Is the timing of Hamas' rocket assaults a well thought out plan, or just Hamas' and Iran's dumb luck?
If you're a perverse murderer who enjoys killing Jews, like Hamas Prime Minister Ismail Haniyeh, and top Iranian Ayatollah Ali Khamenei and Iranian President Ahmadinejad, this was just about the perfect time to hit Israel with Islamic rockets from Gaza. Fifty rockets a day are bound to bring a very heavy, though limited, Israeli response, (meaning no all out war), even from the seemingly asleep-at-the-switch Defense Minister Ehud Barak, Foreign Minister "enough is enough" Tzipi Livni.
And though the counter attack will probably be limited, it will still be intense. [The Jerusalem Post reports - Saturday Dec. 27, 2:30pm EST two hundred Palestinians, mostly Hamas fighters dead, and all Police Headquarters in Gaza destroyed from Israeli air attacks]. Aside from the Israeli air attacks there will undoubtedly be columns of Israeli tanks and ground forces that go into Gaza. But Hamas, which is itching for a fight the way a young Mike Tyson used to itch for one, through either genius or sheer luck with their Iranian patrons doing the cheering and supplying much of the ammunition, may very well have come up with or simply stumbled upon the smartest plan since Ali's rope a dope.
Hamas and Iran no doubt believe Israel's counterattack will be severe, though not fatal. And perhaps like Muhammad Ali who knew he could take some hits from big George Foreman, Hamas and Iran no doubt see a positive end game to the current situation. It is as simple as this: Hamas and Iran believe, and with good reason, that even if Israel decided to totally defeat Hamas, the world, i.e. the UN, the EU, the quartet, etc. would keep Livni and Barak from doing so. And in this they are undoubtedly correct. [Already according to the Jerusalem Post, France has called the Israeli counter strikes to the two plus years of rocket attacks on southern Israel, "disproportionate." Undoubtedly the UN Security council will be meeting by Monday or Tuesday demanding a cease-fire].
And when the dust clears Hamas, but especially Iran will get what it wants: an Israeli public that decides to go for someone other than Bibi Netanyahu and Likud, an Israeli public that votes Kadima and Labor, because after two years Livni and Barak will finally have looked tough. Iran believes that there will then be an Israeli leadership that will accept American hegemony and not attack Iran's nuclear sites because both outgoing President George Bush and incoming President Obama (unless he has more on the ball than is so far apparent) are prepared to allow a nuclear Iran to come into being.

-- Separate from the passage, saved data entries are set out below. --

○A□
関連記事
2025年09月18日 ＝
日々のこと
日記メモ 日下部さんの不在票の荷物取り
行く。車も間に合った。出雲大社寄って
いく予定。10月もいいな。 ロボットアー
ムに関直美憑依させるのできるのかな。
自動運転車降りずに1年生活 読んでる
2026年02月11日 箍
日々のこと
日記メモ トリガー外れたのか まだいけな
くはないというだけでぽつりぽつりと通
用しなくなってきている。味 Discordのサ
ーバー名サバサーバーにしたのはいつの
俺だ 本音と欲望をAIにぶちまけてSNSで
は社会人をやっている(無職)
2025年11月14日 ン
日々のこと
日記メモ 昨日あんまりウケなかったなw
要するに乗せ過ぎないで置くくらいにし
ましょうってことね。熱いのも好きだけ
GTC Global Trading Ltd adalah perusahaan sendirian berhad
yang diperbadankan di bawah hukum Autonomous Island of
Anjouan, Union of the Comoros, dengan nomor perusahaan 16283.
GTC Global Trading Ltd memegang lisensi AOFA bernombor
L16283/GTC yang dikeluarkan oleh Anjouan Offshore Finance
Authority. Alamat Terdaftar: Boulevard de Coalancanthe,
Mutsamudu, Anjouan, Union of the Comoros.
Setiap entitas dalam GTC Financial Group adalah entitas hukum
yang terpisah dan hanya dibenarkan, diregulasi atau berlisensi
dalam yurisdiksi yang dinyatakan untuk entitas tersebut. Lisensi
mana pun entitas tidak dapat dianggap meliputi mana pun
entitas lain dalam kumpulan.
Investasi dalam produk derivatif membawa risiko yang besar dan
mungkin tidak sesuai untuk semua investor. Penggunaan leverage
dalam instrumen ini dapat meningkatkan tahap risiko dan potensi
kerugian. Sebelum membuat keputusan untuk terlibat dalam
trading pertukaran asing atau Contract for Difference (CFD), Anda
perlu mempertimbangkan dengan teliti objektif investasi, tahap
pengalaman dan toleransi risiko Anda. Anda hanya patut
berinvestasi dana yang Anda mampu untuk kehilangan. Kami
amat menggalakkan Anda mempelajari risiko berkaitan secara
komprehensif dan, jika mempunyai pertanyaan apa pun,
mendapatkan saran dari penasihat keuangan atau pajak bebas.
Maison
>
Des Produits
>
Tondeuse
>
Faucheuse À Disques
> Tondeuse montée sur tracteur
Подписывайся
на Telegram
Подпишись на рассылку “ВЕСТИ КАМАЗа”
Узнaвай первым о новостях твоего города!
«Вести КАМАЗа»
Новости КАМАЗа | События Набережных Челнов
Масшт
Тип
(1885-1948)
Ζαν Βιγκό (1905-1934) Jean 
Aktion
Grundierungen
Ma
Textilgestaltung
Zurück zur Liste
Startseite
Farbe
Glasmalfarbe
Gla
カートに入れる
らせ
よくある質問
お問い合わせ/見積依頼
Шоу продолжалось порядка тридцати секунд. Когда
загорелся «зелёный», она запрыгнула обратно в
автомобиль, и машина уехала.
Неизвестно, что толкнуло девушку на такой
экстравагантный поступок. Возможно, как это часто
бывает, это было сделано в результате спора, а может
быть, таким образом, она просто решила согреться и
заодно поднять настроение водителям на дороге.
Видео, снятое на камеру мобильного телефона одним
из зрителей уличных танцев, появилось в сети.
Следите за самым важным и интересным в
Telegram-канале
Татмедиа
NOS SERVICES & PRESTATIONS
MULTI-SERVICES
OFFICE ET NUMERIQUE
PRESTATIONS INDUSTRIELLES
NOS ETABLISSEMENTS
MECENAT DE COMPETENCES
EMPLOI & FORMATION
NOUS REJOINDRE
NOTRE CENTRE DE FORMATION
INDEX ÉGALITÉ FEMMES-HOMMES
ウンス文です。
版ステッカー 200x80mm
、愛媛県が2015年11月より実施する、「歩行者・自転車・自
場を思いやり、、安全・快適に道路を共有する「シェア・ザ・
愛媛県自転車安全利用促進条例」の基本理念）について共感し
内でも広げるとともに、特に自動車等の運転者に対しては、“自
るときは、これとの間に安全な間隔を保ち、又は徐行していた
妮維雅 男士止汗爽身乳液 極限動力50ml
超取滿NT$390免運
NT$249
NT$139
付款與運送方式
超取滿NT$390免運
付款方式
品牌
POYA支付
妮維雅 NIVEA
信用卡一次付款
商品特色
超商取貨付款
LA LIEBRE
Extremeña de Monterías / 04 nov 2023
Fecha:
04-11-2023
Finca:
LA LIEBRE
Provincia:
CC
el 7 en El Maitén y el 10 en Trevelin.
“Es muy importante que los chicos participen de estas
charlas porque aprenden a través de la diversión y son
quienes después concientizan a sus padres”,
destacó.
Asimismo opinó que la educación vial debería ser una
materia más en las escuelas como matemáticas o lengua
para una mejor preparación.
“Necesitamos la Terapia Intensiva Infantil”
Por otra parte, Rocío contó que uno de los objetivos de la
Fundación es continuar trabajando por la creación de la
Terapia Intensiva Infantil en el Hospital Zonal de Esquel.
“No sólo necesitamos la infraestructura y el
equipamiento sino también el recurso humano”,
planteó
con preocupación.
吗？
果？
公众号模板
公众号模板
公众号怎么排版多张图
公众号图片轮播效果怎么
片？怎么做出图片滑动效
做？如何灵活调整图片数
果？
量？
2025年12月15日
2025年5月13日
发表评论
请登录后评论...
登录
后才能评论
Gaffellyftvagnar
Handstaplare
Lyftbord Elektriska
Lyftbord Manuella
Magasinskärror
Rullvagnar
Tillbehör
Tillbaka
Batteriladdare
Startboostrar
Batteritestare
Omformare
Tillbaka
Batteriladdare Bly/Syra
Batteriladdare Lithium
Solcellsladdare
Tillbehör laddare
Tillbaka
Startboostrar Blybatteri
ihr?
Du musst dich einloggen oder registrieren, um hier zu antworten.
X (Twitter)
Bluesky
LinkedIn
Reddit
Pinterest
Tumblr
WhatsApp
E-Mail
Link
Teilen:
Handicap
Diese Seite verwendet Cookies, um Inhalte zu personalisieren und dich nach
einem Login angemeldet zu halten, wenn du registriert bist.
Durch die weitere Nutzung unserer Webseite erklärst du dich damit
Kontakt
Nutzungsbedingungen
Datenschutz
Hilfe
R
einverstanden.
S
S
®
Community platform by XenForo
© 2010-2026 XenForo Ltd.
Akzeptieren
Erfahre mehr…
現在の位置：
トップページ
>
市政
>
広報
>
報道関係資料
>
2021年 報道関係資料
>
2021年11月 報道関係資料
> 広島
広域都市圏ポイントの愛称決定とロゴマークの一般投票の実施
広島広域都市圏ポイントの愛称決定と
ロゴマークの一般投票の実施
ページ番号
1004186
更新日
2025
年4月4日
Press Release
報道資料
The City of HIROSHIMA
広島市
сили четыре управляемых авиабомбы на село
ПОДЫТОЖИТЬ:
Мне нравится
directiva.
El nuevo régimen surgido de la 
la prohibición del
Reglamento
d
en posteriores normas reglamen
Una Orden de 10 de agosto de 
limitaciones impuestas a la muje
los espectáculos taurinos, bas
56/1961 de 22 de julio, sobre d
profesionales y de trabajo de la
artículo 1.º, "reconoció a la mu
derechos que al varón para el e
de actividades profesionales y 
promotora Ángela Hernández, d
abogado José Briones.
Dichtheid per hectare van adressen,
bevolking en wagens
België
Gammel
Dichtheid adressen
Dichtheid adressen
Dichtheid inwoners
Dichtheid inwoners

And if the reports that Netanyahu will suffer a loss of Israeli voters because he has moved Moshe Feiglin down on the Likud list of candidates, and Likud loses the February 10 election because of that, than it will simply be one more instance of, you should pardon the expression, Netanyahu's ham fisted politics.
Of course, no one can tell for certain how an attack on Gaza will work out, nor the Israeli public's response to it. But whether by plan or accident, the monsters of Hamas and Iran may have come up with something that at this point must look like falafel from heaven, a weak Israeli government voted into office in February.